Since we are expressing the basis vectors as partial derivatives, the matrix is just given by the chain rule,
Mij = ∂xj/∂yi
and its inverse is given by using the chain rule in the opposite direction,
(M -1)ij = ∂yi/∂xj.
We have written down three equivalent approaches to understanding the tangent space TpM. In this third picture, we can think of TpM as all possible directional derivative operators at p on functions defined on M. In local coordinates, these are all expressible as linear combinations of partial derivatives, {∂/∂xj|p}, j = {1,...,n}. The transformation rule for a change of coordinates is just given by the chain rule on partial derivatives; the basis vectors transform like derivatives, and the components of a vector transform inversely to the basis vectors. If we wanted, we could now define vectors in a fourth way, i.e. that they are merely a set of components {vi} which transform via the inverse chain rule, as above. This definition for vectors would be entirely equivalent to the other three given above, but there is no corresponding intrinsic description of the space TpM. Vectors in this picture lose their intrinsic value as a mathematical object; they no longer "live" anywhere as an element of a topological space. This definition is the most common, however, because it's easiest for purposes of direct computation.
A Bigger Picture
Now that we've constructed the tangent space TpM from several different perspectives, it is a useful question to ask, "How is TpM related to TqM, for different points p and q in the manifold M?" We know that since the manifold is smooth, the vector spaces should somehow mesh smoothly with each other. We can also be sure about how this "meshing" should work on a global scale; this is how we define the tangent bundle, denoted simply TM. However, there is no god-given way of answering this question locally; we need to add additional structure to our manifold before we can compare tangent spaces. This leads to discussions of connections, parallel transport, covariant covariant differentiation, and curvature. All of these notions can be defined before we add the further structure of a metric to the manifold.
The Cotangent Space
It is a mathematical fact of linear algebra that every vector space V is naturally associated to a dual of a dual space, V*. For example, in the case of column vectors in euclidean space, the natural dual space is the space of row vectors. A more interesting example is in a hilbert space, where the linear space of bras < ψ | is associated with the dual space of kets | ψ >. We'll now give a brief explanation of what a dual space is before refining our attention to the special case of the dual of a tangent vector space TpM, which is what we call the cotangent space, Tp*M.

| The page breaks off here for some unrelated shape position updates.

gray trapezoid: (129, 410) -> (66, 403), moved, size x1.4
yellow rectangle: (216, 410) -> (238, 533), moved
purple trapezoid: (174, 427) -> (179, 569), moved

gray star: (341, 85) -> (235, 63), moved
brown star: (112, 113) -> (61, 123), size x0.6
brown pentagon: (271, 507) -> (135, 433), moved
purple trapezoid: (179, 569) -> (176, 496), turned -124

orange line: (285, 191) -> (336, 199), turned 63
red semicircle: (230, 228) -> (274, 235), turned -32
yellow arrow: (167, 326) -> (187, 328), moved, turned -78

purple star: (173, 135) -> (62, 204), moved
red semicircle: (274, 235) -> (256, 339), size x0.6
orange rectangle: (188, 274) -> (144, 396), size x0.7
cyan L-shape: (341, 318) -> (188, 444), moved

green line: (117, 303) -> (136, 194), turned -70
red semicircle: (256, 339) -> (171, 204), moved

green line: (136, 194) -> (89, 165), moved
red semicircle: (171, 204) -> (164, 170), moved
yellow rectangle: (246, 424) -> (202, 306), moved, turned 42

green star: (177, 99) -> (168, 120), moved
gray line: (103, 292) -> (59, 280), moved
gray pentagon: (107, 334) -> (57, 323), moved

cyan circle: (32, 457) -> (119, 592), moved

In general, given any n-dimensional+ vector space V, we look at the space of all real-valued linear maps on V. This space of linear maps forms a vector space in its own right, which we call the dual space, V*. This would appear to be an extremely abstract space, but in fact, it is not very different from the space V itself. Think of V* as the evil twin of V. Its initial definition depends on V, but once the computational machinery is put in place, it is entirely possible to reverse their roles and redefine V as the space of linear maps on V*.
A dual vector space is often defined by its basis. Given a set of basis vectors {eα} of a vector space V, we define the dual space V* to be the vector space spanned by the basis vectors {e*β}, where each e*β is a linear map on the set of eα's. Specifically,
e*β[ eα ] = δαβ.
Where δαβ is simply the Kronecker delta, equal to one when the indices agree, and zero when they don't. This gives us a basis for linear maps, in that any linear map ω: V → R can be written as ω = ωβe*β, where the ωβ's are just real coefficients. Indeed, this is definitely a linear map on V, and it is fairly easy to show that any linear map on V can be written in this form. However, our time is best spent studying the special case where V = TpM, V* = Tp*M.

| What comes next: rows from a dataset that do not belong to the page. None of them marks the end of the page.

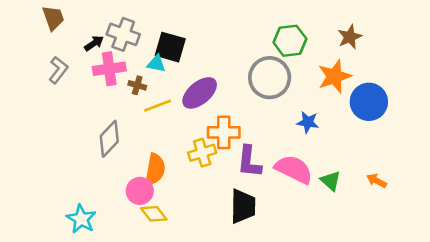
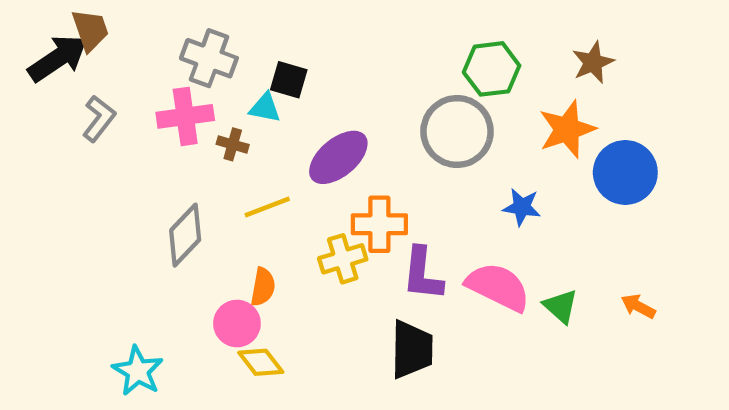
black arrow: (94, 43) -> (58, 58), moved, size x1.8
black square: (170, 47) -> (289, 80), size x0.7
yellow line: (158, 106) -> (267, 207), moved
orange semicircle: (155, 169) -> (263, 287), size x0.7

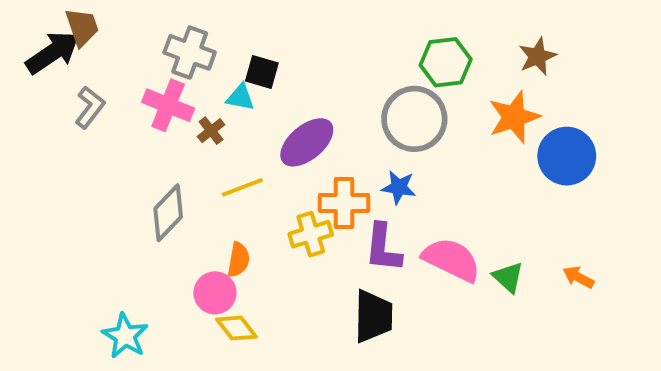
pink cross: (185, 116) -> (168, 105), turned 30
brown cross: (233, 144) -> (211, 131), turned 36
blue star: (522, 207) -> (399, 187), moved

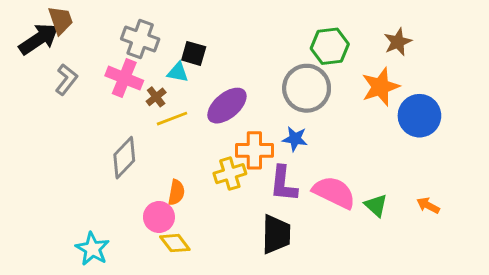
yellow line: (242, 187) -> (172, 119), moved

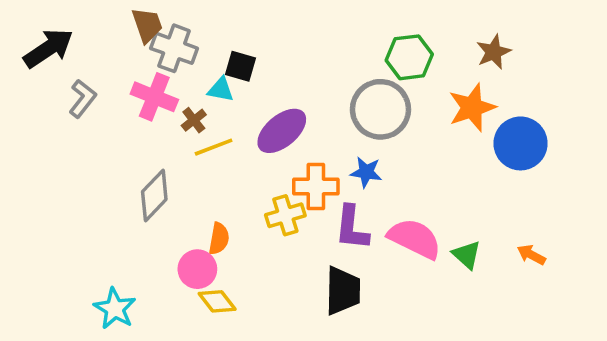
brown trapezoid: (61, 20) -> (147, 25), moved

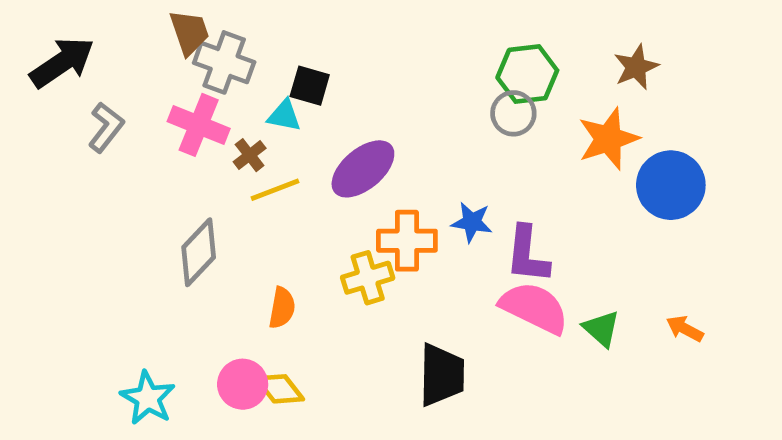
gray circle: (380, 109) -> (513, 113), moved, size x0.6
purple L-shape: (352, 228) -> (527, 255), moved
pink circle: (197, 269) -> (243, 384), moved

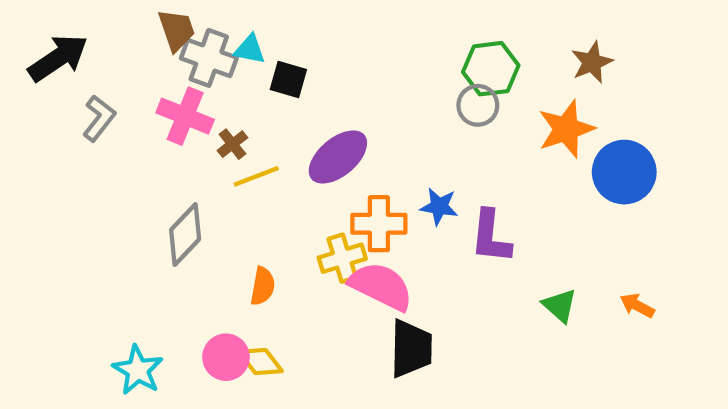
cyan triangle: (284, 116) -> (250, 49), moved
pink semicircle: (534, 308) -> (381, 286), moved

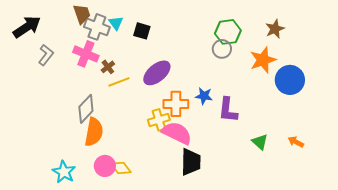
cyan triangle: (250, 49) -> (116, 23), turned 42
black square: (288, 79) -> (142, 31), moved
orange semicircle: (263, 286) -> (94, 132), moved, size x1.6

As we have already discussed, TpM can be thought of as the space of directional derivative operators acting on functions defined on M. The basis for this space is the set of partial derivative operators {eα = ∂/∂xα}. We will now introduce the dual basis exactly as we did before, but using very suggestive notation: {eβ = "dxβ "}.

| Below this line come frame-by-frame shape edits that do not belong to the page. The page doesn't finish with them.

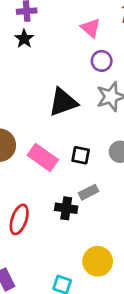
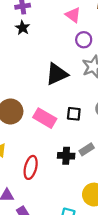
gray rectangle: (88, 192) -> (87, 149), moved

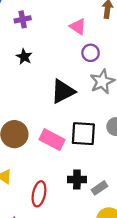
black star: (23, 28) -> (24, 57), moved
black square: (74, 114) -> (83, 134), size x1.6
gray rectangle: (87, 149) -> (99, 188), moved

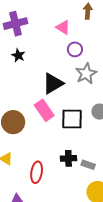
purple cross: (23, 19) -> (16, 24), size x1.6
pink rectangle: (52, 140) -> (44, 110), moved, turned 30
gray rectangle: (99, 188) -> (88, 165), turned 56

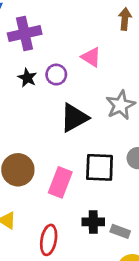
pink triangle: (63, 27) -> (91, 57), moved
purple circle: (75, 49) -> (56, 75), moved
pink rectangle: (44, 110) -> (60, 182), moved, turned 55

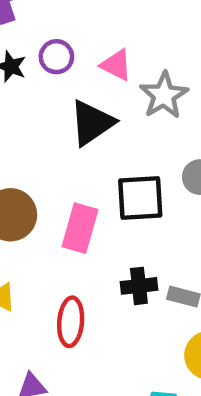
pink triangle: (91, 57) -> (116, 65), moved

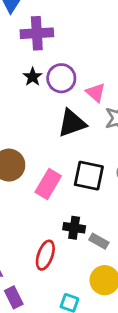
purple circle: (56, 57) -> (61, 78), size x1.4
red ellipse: (71, 322) -> (45, 255), moved

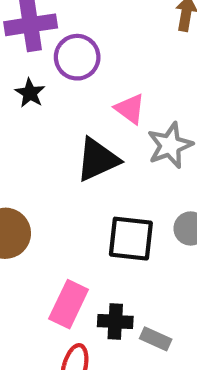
purple circle: (61, 78) -> (77, 57), moved
pink rectangle: (48, 184) -> (69, 304), moved

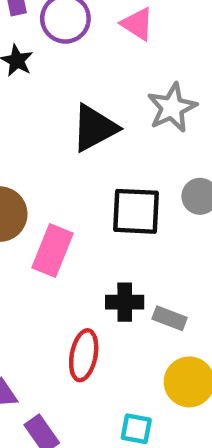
pink triangle: (130, 109) -> (137, 24), moved
pink rectangle: (69, 304) -> (53, 251), moved

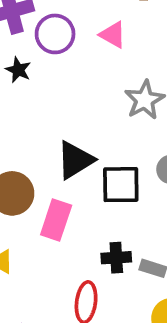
black triangle: (94, 128) -> (75, 160), moved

By our definition, dxβ[ ∂/∂xα ] = δαβ.
Noting that any vp in TpM can be written vp = vα ∂/∂xα,
and any ωp in Tp*M can be written ωp = ωβdxβ, we find a general formula for ω acting on v.
ωp[ vp ] = ωβdxβ[ vα ∂/∂xα ] = ωβ vα δαβ = ωα vα.
Dual vectors in Tp*M are known as one-forms. Notice that, although TpM and Tp*M have the same size and essentially the same structure, there is no natural map between the two spaces++. In other words, given an arbitrary vector vp, there is no natural way to associate it with a unique one-form, ωp. We could try identifying them component-wise, via vα ↔ ωα, but the components aren't fundamental; they change under coordinate transformations. It is possible to choose some particular identification between vectors and one-forms, and this additional structure is known as a metric. The bottom line is, you need to input some additional information before you can directly compare vectors and one-forms.
Now, we could just stop here, having defined Tp*M via the dual space, {dxβ}. However, the notation "dxβ " seems to cry out for some motivation. We've seen this notation before in calculus. To see the relationship, consider the following:
Given a function f: M → R, define a special element of Tp*M. Call it ωf. Define ωf by the following:
ωf = (∂f/∂xβ) dxβ. In other words, the coefficients ωβ = ∂f/∂xβ.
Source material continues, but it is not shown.